Only these lines, please: the first one of the records through the one containing "Öppettider (340, 761)", retyped exactly, both ends included and pictures omitted.

++++++

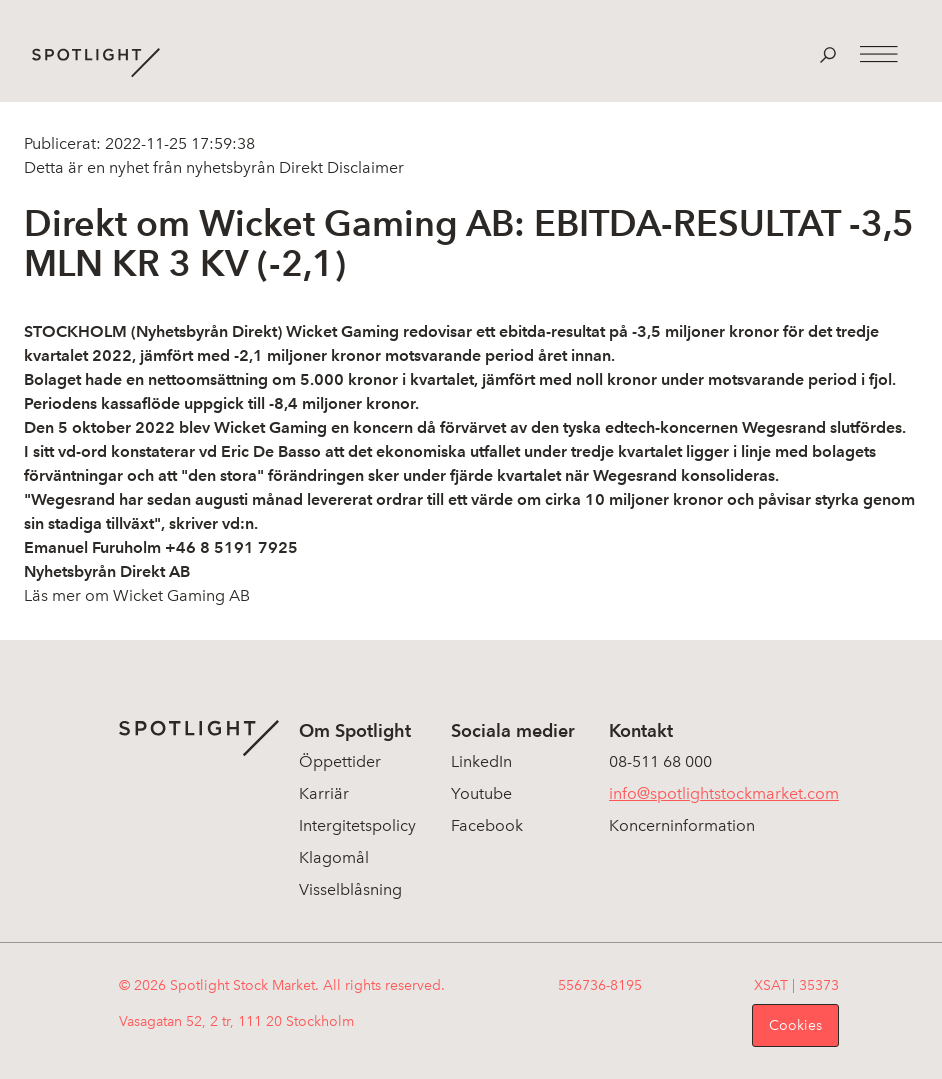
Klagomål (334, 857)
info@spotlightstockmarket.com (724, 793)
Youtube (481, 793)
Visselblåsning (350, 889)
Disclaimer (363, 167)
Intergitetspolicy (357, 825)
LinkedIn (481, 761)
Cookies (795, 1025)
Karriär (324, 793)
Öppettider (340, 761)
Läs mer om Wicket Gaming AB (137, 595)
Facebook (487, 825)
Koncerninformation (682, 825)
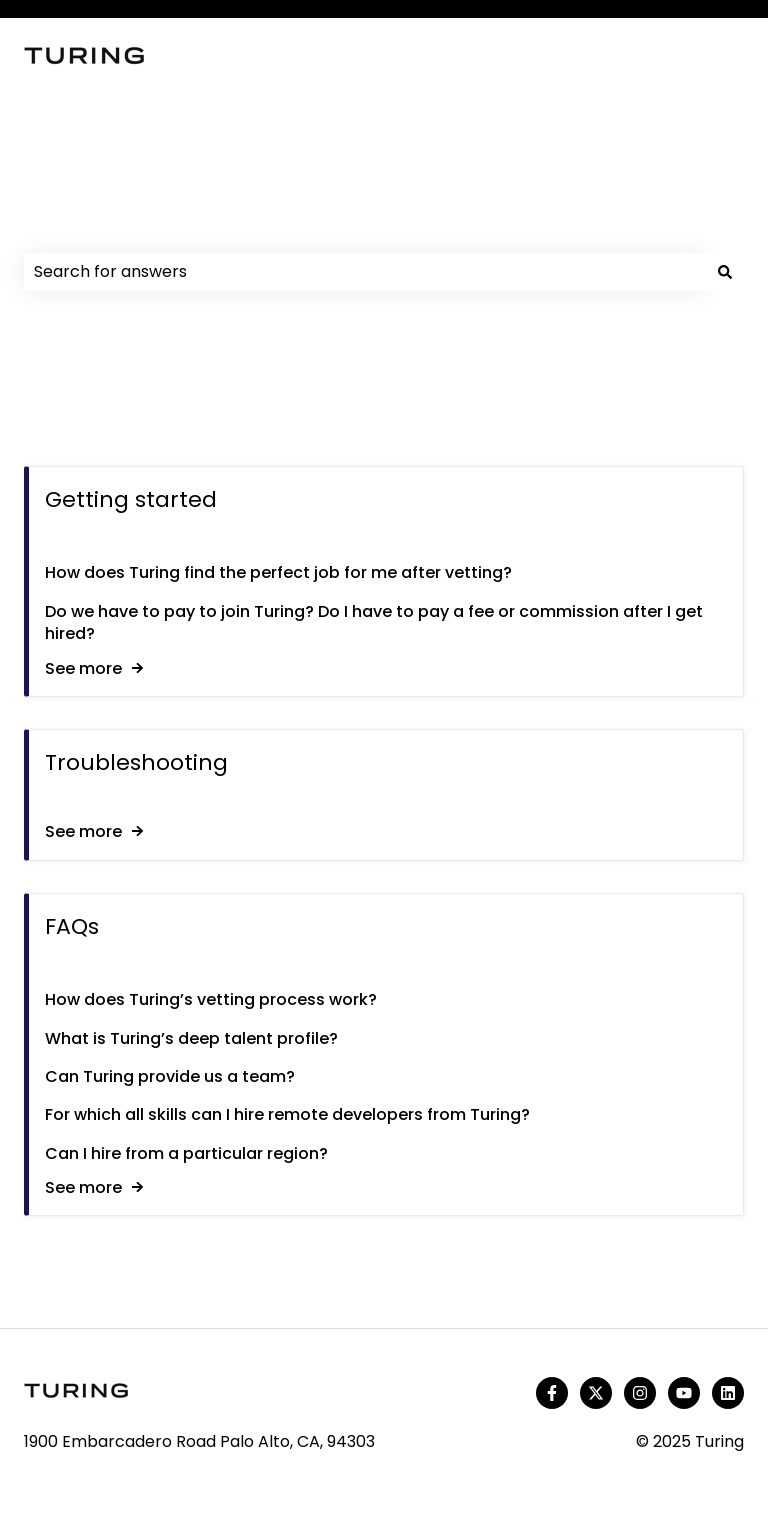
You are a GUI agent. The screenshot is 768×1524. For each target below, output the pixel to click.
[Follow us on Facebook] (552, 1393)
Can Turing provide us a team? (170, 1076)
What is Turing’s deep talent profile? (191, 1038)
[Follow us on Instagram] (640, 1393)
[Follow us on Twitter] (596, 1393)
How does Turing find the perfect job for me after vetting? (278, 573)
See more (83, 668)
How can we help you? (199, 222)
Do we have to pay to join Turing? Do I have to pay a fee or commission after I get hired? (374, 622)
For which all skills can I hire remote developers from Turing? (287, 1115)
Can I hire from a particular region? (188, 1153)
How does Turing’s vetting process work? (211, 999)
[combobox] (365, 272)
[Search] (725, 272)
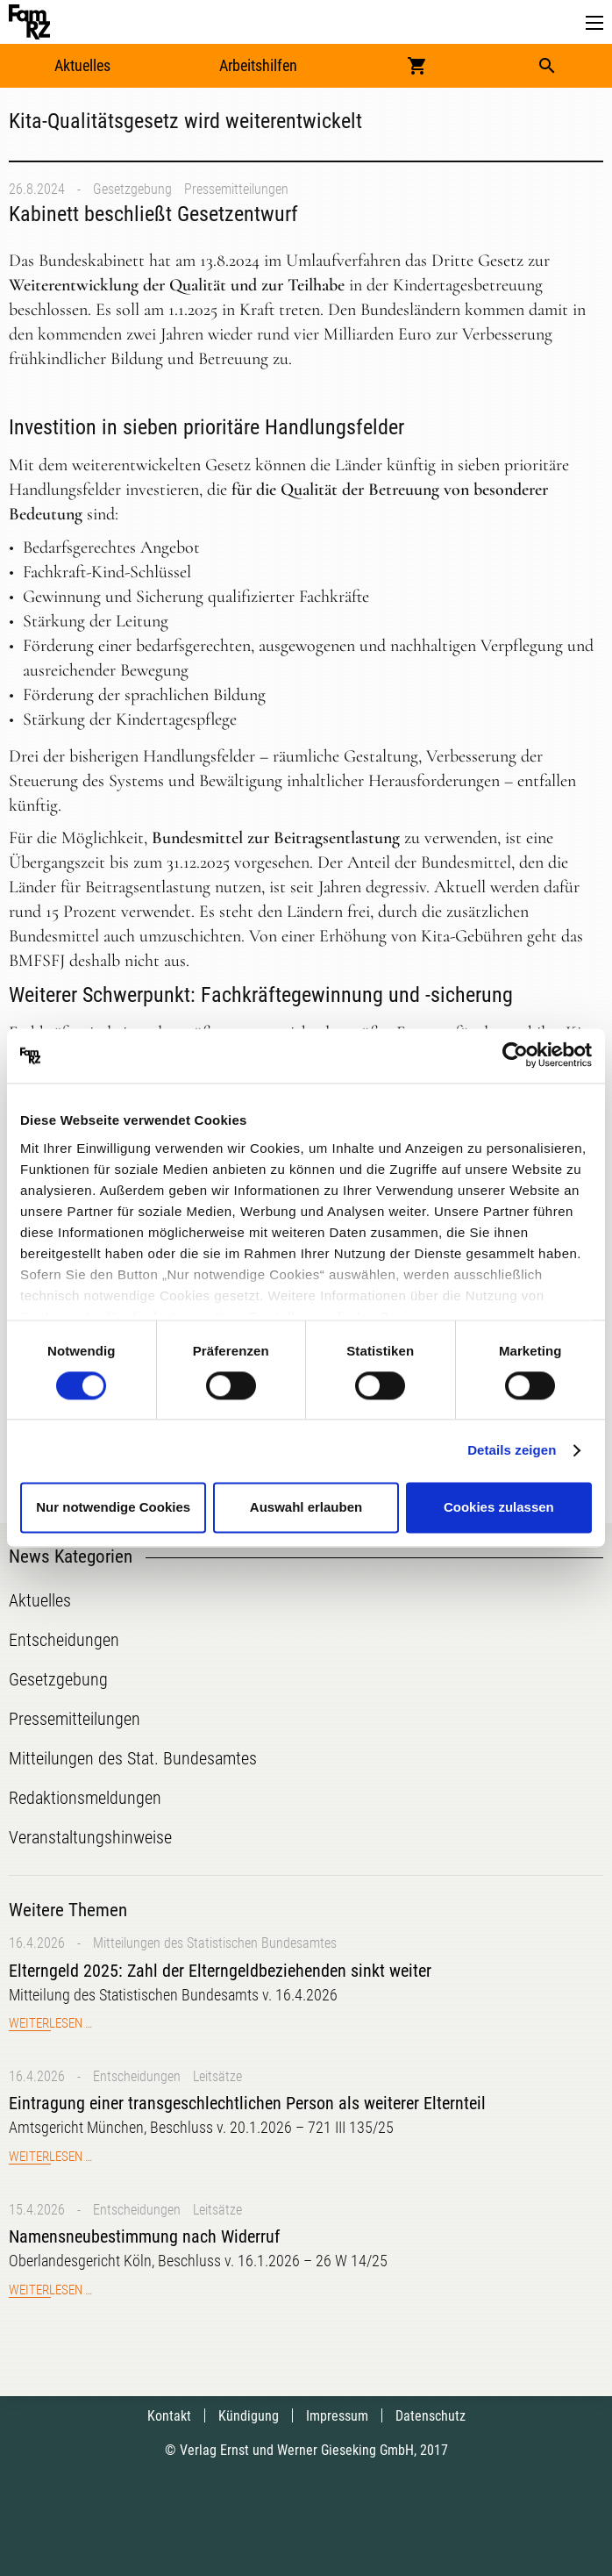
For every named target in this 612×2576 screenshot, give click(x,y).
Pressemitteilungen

++++++

**Response to the exercise:**
Klagomål (334, 857)
info@spotlightstockmarket.com (724, 793)
Youtube (481, 793)
Visselblåsning (350, 889)
Disclaimer (363, 167)
Intergitetspolicy (357, 825)
LinkedIn (481, 761)
Cookies (795, 1025)
Karriär (324, 793)
Öppettider (340, 761)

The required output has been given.